Un gesto di libertà assoluta contro il potere assoluto, quando non c'è più
niente da perdere.
La seconda sequenza è in realtà una serie di sequenze sul
matrimonio: il matrimonio imposto dal Potere a un ragazzo e una ragazza,
costretti poi a denudarsi e a "consumare" le nozze davanti ai
signori, sul pavimento; il matrimonio grottesco di tre dei signori (il Duca, il
Presidente, l'Eccellenza) travestiti da donna con tre dei ragazzi, nozze
officiate dal Monsignore, naturalmente. Il matrimonio come contratto imposto e
convenzione consunta, per ubbidire al potere e alle sue convenzioni; il
matrimonio come struttura sociale parte integrante del sistema consumistico,
svuotato da qualsiasi segno e simbolo d'amore.
Un film duro, senza speranza, dal finale apparentemente leggero: due giovani collaborazionisti
cercano sulla radio le note del pezzo che accompagna tutta la vicenda in vari
tratti di stacco dalla violenza; si tratta del brano di Morricone "Son
tanto triste", un valzer leggero e melodico, come una carezza di sollievo
nella violenza brutale del film.
Ebbene, quella conclusiva è una scena chiave per
l'interpretazione del film: mentre i due ragazzi ballano fra loro uno chiede
all'altro: "Come si chiama la tua fidanzata?" Margherita, risponde
l'altro.
Conoscendo la poetica di Pasolini, non può essere un nome attribuito
casualmente. E allora come non pensare alla Margherita fidanzata di Faust, un
tale che aveva venduto l'anima al diavolo, come ha fatto il ragazzo
collaborazionista con la ferocia del potere assoluto?

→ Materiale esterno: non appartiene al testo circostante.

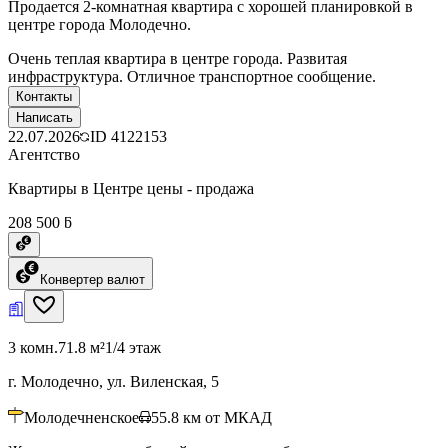
Продается 2-комнатная квартира с хорошей планировкой в
центре города Молодечно.
Очень теплая квартира в центре города. Развитая
инфраструктура. Отличное транспортное сообщение.
Контакты
Написать
22.07.2026
ID
4122153
Агентство
Квартиры в Центре цены - продажа
208 500 ƃ
Конвертер валют
3 комн.
71.8 м²
1/4 этаж
г. Молодечно, ул. Виленская, 5
Молодечненское
55.8
км от МКАД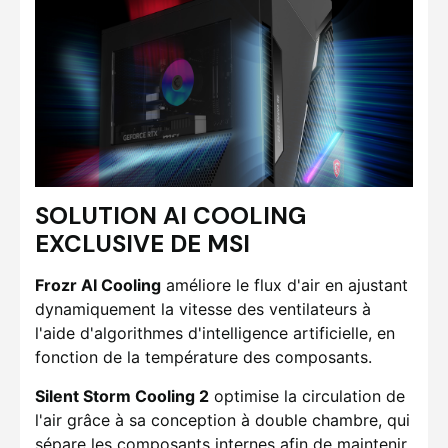
SOLUTION AI COOLING
EXCLUSIVE DE MSI
Frozr AI Cooling
améliore le flux d'air en ajustant
dynamiquement la vitesse des ventilateurs à
l'aide d'algorithmes d'intelligence artificielle, en
fonction de la température des composants.
Silent Storm Cooling 2
optimise la circulation de
l'air grâce à sa conception à double chambre, qui
sépare les composants internes afin de maintenir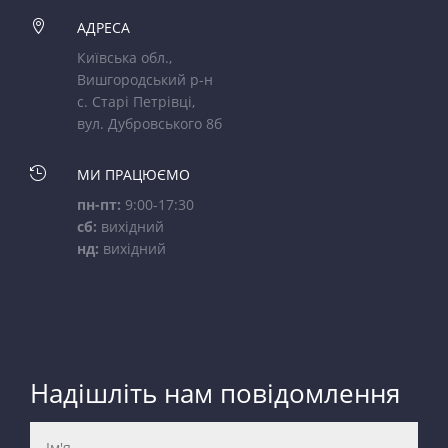

АДРЕСА
Київська обл.,
Вишгородський р-н
с. Старі Петрівці,
вул. Дубровського 8б

МИ ПРАЦЮЄМО
пн-пт:
9:00-17:30
сб:
вихідний
нд:
вихідний
Надішліть нам повідомлення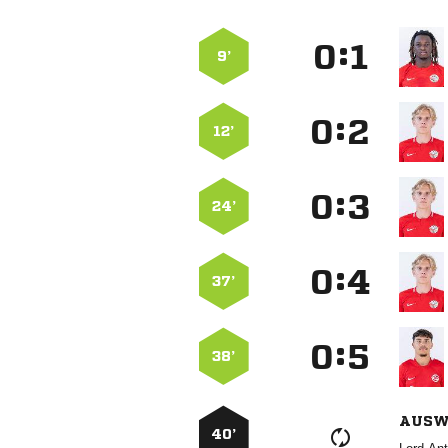
:


9’
:


12’
:


24’
:


37’
:


38’
AUSW
40’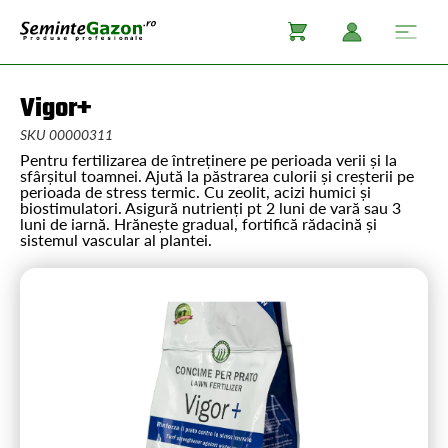
Vigor+
SKU 00000311
Pentru fertilizarea de întreținere pe perioada verii și la
sfârșitul toamnei. Ajută la păstrarea culorii și creșterii pe
perioada de stress termic. Cu zeolit, acizi humici și
biostimulatori. Asigură nutrienți pt 2 luni de vară sau 3
luni de iarnă. Hrănește gradual, fortifică rădacină și
sistemul vascular al plantei.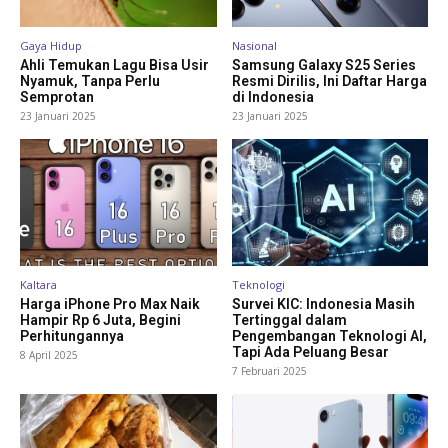
Gaya Hidup
Nasional
Ahli Temukan Lagu Bisa Usir
Samsung Galaxy S25 Series
Nyamuk, Tanpa Perlu
Resmi Dirilis, Ini Daftar Harga
Semprotan
di Indonesia
23 Januari 2025
23 Januari 2025
Kaltara
Teknologi
Harga iPhone Pro Max Naik
Survei KIC: Indonesia Masih
Hampir Rp 6 Juta, Begini
Tertinggal dalam
Perhitungannya
Pengembangan Teknologi AI,
Tapi Ada Peluang Besar
8 April 2025
7 Februari 2025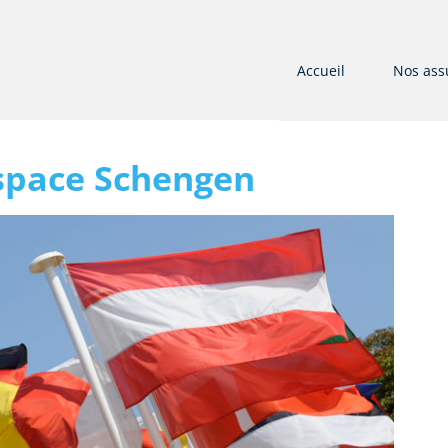
Accueil
Nos ass
espace Schengen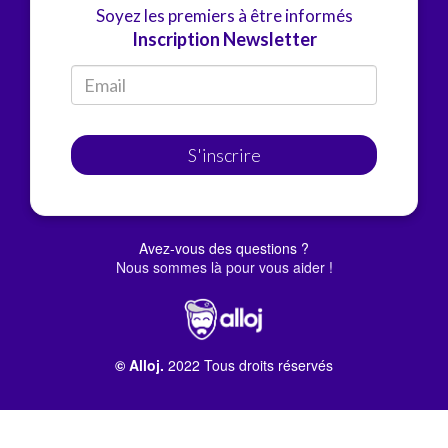
Soyez les premiers à être informés
Inscription Newsletter
S'inscrire
Avez-vous des questions ?
Nous sommes là pour vous aider !
© Alloj.
2022 Tous droits réservés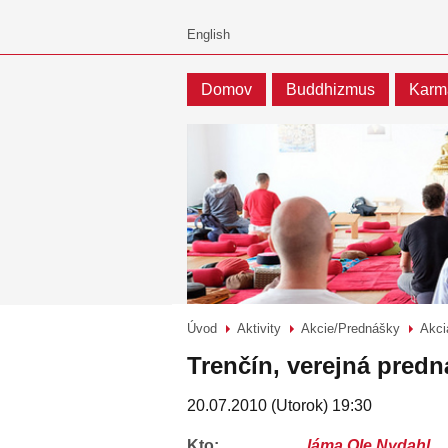
Domov
Buddhizmus
Karm
Úvod
Aktivity
Akcie/Prednášky
Akci
>
>
>
Trenčín, verejná predn
20.07.2010 (Utorok) 19:30
kto:
láma Ole Nydahl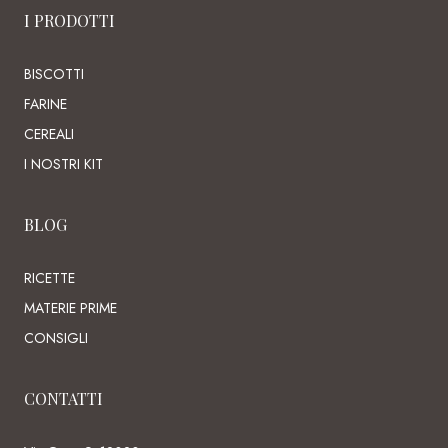
I PRODOTTI
BISCOTTI
FARINE
CEREALI
I NOSTRI KIT
BLOG
RICETTE
MATERIE PRIME
CONSIGLI
CONTATTI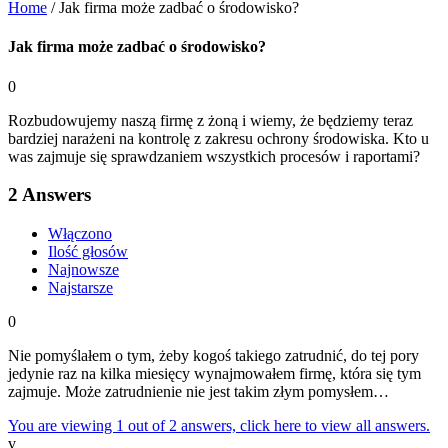
Home
/
Jak firma może zadbać o środowisko?
Jak firma może zadbać o środowisko?
0
Rozbudowujemy naszą firmę z żoną i wiemy, że będziemy teraz
bardziej narażeni na kontrolę z zakresu ochrony środowiska. Kto u
was zajmuje się sprawdzaniem wszystkich procesów i raportami?
2
Answers
Włączono
Ilość głosów
Najnowsze
Najstarsze
0
Nie pomyślałem o tym, żeby kogoś takiego zatrudnić, do tej pory
jedynie raz na kilka miesięcy wynajmowałem firmę, która się tym
zajmuje. Może zatrudnienie nie jest takim złym pomysłem…
You are viewing 1 out of 2 answers, click here to view all answers.
v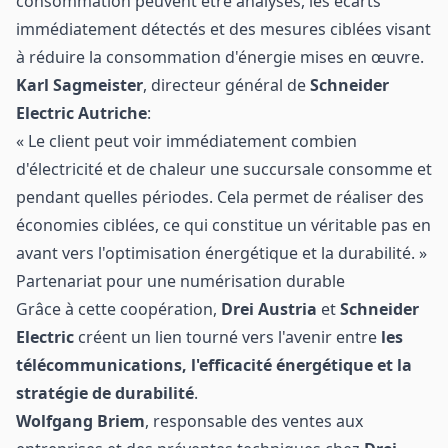
consommation peuvent être analysés, les écarts
immédiatement détectés et des mesures ciblées visant
à réduire la consommation d'énergie mises en œuvre.
Karl Sagmeister
, directeur général de
Schneider
Electric Autriche
:
« Le client peut voir immédiatement combien
d'électricité et de chaleur une succursale consomme et
pendant quelles périodes. Cela permet de réaliser des
économies ciblées, ce qui constitue un véritable pas en
avant vers l'optimisation énergétique et la durabilité. »
Partenariat pour une numérisation durable
Grâce à cette coopération,
Drei Austria
et
Schneider
Electric
créent un lien tourné vers l'avenir entre
les
télécommunications, l'efficacité énergétique et la
stratégie de durabilité
.
Wolfgang Briem
, responsable des ventes aux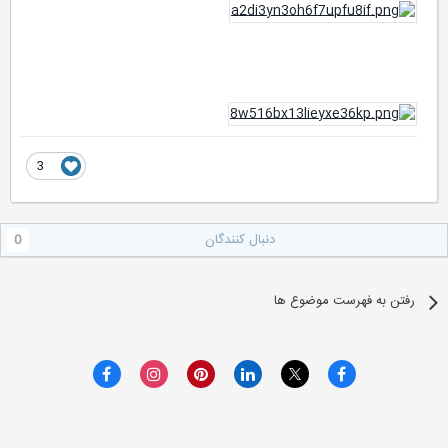
3
دنبال کنندگان
0
رفتن به فهرست موضوع ها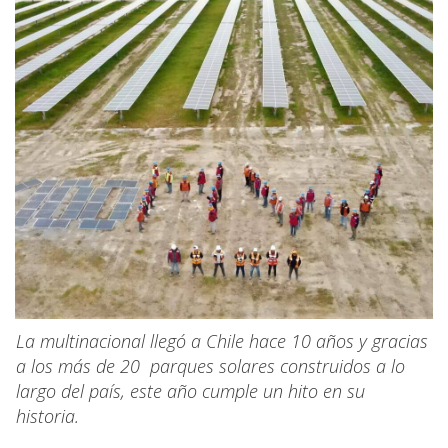
La multinacional llegó a Chile hace 10 años y gracias
a los más de 20 parques solares construidos a lo
largo del país, este año cumple un hito en su
historia.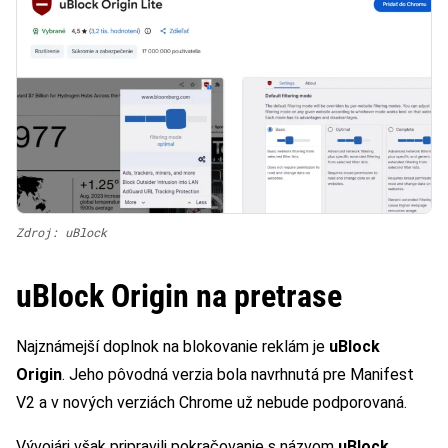
Zdroj: uBlock
uBlock Origin na pretrase
Najznámejší doplnok na blokovanie reklám je
uBlock
Origin
. Jeho pôvodná verzia bola navrhnutá pre Manifest
V2 a v nových verziách Chrome už nebude podporovaná.
Vývojári však pripravili pokračovanie s názvom
uBlock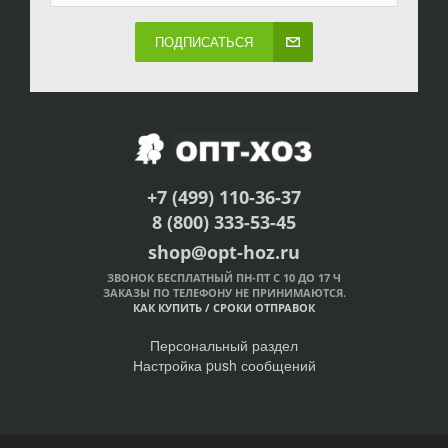
ПОДПИСАТЬСЯ
+7 (499) 110-36-37
8 (800) 333-53-45
shop@opt-hoz.ru
ЗВОНОК БЕСПЛАТНЫЙ ПН-ПТ С 10 ДО 17 Ч
ЗАКАЗЫ ПО ТЕЛЕФОНУ НЕ ПРИНИМАЮТСЯ.
КАК КУПИТЬ
/
СРОКИ ОТПРАВОК
Персональный раздел
Настройка push сообщений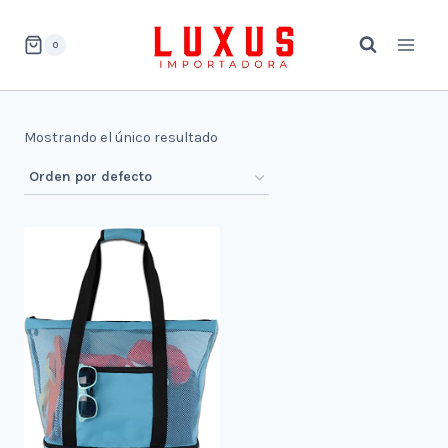
Saltar
al
0
contenido
Mostrando el único resultado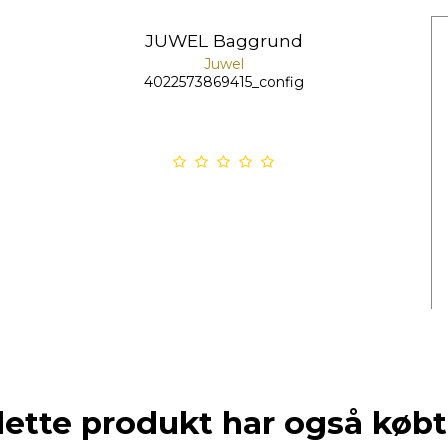
JUWEL Baggrund
Juwel
4022573869415_config
dette produkt har også købt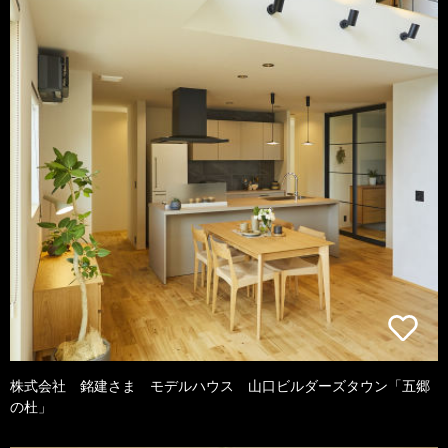
株式会社 銘建さま モデルハウス 山口ビルダーズタウン「五郷
の杜」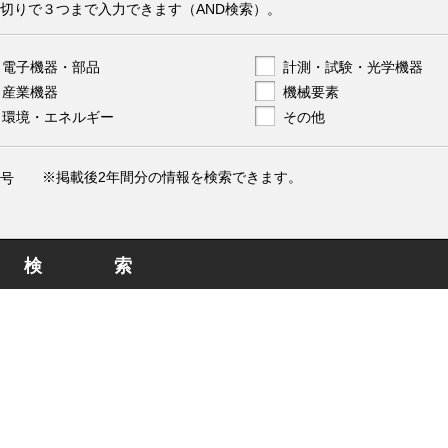
切りで３つまで入力できます（AND検索）。
電子機器・部品
計測・試験・光学機器
産業機器
機械要素
環境・エネルギー
その他
※掲載後2年間分の情報を検索できます。
号
検索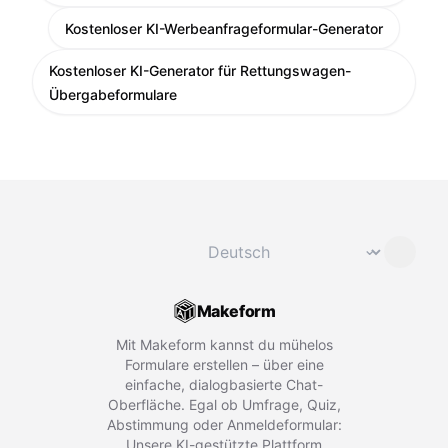
Kostenloser KI-Werbeanfrageformular-Generator
Kostenloser KI-Generator für Rettungswagen-
Übergabeformulare
Sprache ändern
⌄
Makeform
Mit Makeform kannst du mühelos
Formulare erstellen – über eine
einfache, dialogbasierte Chat-
Oberfläche. Egal ob Umfrage, Quiz,
Abstimmung oder Anmeldeformular:
Unsere KI-gestützte Plattform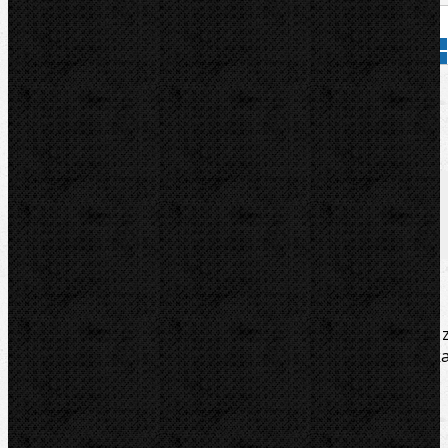
Přidat do košíku
Kód zboží:
70235
Značka:
ROTHENBERGER
Popis
Soubory/Odkazy
Zařazení
Komentáře (0)
Profesionální řetězový hasák 4˝ pravý/levý. Vykován 
chrom-vanadiové oceli. Rozsah 3/8-4˝ (115mm), délk
300mm. Délka řetězu 420mm.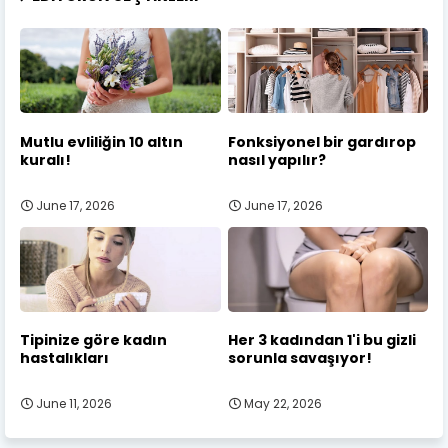
Mutlu evliliğin 10 altın
Fonksiyonel bir gardırop
kuralı!
nasıl yapılır?
June 17, 2026
June 17, 2026
Tipinize göre kadın
Her 3 kadından 1'i bu gizli
hastalıkları
sorunla savaşıyor!
June 11, 2026
May 22, 2026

Condanna etica doppia, quindi da parte del regista.
Ma Margherita è anche colei che può riscattare la dignità
umana di Faust. E allora il messaggio non è alternativo, ma duplice: da un lato
la condanna di chi vende la propria anima al diavolo e che non può ricevere che
il muto e rassegnato disprezzo dell'Autore; dall'altro, il poeta sembra dirci:
solo nell'amore può esistere un riscatto.
Riscatto dalla violenza del potere, ma anche dalla
pusillanimità di coloro che accettano la mercificazione degli altri, pur di
slavare la pelle, senza capire che questo significa anche accettare la propria
mercificazione. In un mondo totalmente alienato dal consumismo, che ha ridotto
i corpi e le anime a merce.
Quando entri in un supermercato, se ti va bene puoi giusto
scegliere la marca, è questa la libertà che ci è rimasta, ci dice Pasolini in
quest'ultimo elevatissimo e potentissimo urlo di dolore.